-- EXTRACTED ENTRIES --
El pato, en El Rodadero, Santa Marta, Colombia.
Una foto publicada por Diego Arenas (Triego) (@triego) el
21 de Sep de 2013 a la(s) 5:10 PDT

...

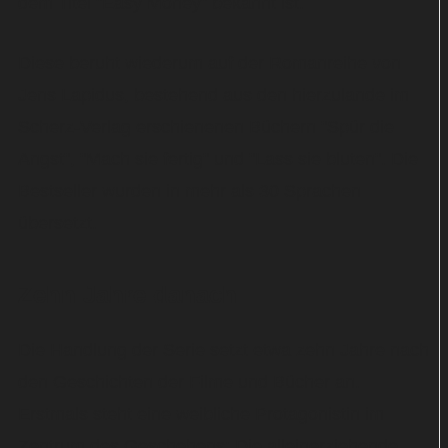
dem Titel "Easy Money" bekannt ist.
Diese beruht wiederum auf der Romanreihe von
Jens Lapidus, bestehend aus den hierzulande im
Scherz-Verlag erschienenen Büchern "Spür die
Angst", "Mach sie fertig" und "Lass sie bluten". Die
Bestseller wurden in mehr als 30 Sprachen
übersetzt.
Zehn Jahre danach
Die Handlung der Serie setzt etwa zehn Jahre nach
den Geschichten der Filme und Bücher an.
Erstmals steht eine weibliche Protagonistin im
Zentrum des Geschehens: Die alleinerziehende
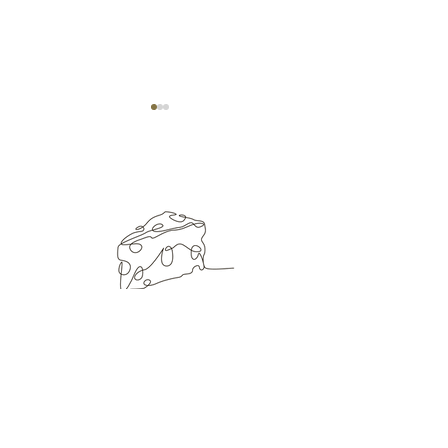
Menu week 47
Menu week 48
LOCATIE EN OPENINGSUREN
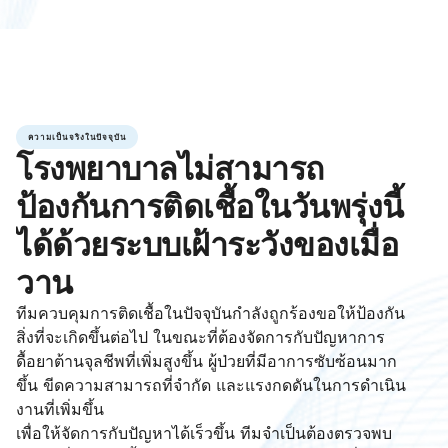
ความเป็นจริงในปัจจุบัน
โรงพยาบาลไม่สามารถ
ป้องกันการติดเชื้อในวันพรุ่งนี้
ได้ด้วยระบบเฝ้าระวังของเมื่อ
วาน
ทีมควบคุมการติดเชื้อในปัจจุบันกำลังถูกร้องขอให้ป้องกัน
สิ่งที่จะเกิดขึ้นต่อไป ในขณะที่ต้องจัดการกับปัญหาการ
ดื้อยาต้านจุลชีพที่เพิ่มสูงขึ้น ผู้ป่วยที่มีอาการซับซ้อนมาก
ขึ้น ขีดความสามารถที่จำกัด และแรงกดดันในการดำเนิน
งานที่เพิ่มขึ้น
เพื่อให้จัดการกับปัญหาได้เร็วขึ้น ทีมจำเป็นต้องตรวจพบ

-- ABOUT THIS TASK --
Go through the data and show every line where "Jahre" occurs.

-- COMPLETED EXERCISE --
Zehn Jahre danach
Die Handlung der Serie setzt etwa zehn Jahre nach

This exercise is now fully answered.